Not when people believe wearing a mask is a matter of individual choice and personal protection — akin to wearing a seat belt or a motorcycle helmet.
Where did they get that information?
Not from the governor.
Not from the mayors.
Not from the health officials.
That’s not who they listen to.
That’s not who they trust.
If anyone has the means to persuade this group of people to set aside ideology in order to bring this surging infection under control, it’s Hoffman. Don’t ask this ardent foe of government to call for a face mask mandate. But could he at least acknowledge the basic health science behind a face mask? Hoffman could tell them too many people think in terms of a sandblaster or drywaller wearing a covering to avoid breathing in contaminants. This is more like the mask a physician wears to avoid spreading infection to his patients.
If anyone has credibility with those within the Idaho GOP who are virtually militant in their antipathy toward Little, it’s Scott.
Should Scott tell her loyalists the journal Lancent found adding a face mask can cut the risk of transmitting the coronavirus almost 5.6 times, maybe they’d believe her. Or Scott could repeat Centers for Disease Control and Prevention Director Robert Redfield’s prediction: “I think if we could get everybody to wear a mask right now, I think in four, six, eight weeks we could bring this epidemic under control.”
If anyone knows how setting new records of infection will affect the economy it’s McGeachin, who operates a bar and grill in Idaho Falls. Have her explain how wearing a face mask is far less painful to a business than customers who stay away because they’re afraid of getting sick.

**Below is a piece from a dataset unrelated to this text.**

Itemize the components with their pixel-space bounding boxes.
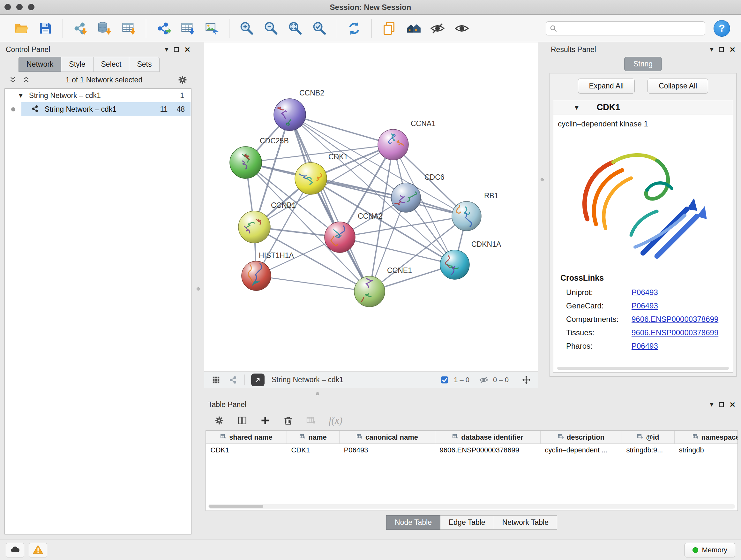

And if anyone can break through the swirling mass of paranoia and conspiracy theories, it’s Bundy. Let him at least set an example by donning a face mask in public.
Why do they have such an influence over Idaho’s COVID-19 naysayers?
Because they sought it. As every opportunity came their way, they encouraged resistance toward government and skepticism toward medical expertise. Month by month, stunt by stunt, rally by rally, they accumulated this audience and nurtured this defiance.
Only they can break through the fog of misinformation.
How long will they wait?
Until Idaho’s COVID-19 caseload doubles — and then doubles again?
Until more of the state’s health care responders become ill? Among the latest fatalities was a 45-year-old nurse practitioner in Caldwell.
Until health districts or even the governor have no alternative to placing the economy back on lockdown?
Hoffman, McGeachin and Scott are no mere spectators. Having built a movement, they are now bound to lead it.
This makes them morally obligated to help end this catastrophe. They only need to speak up.
Otherwise, this health care crisis will escalate. When it does, remember their names. — M.T.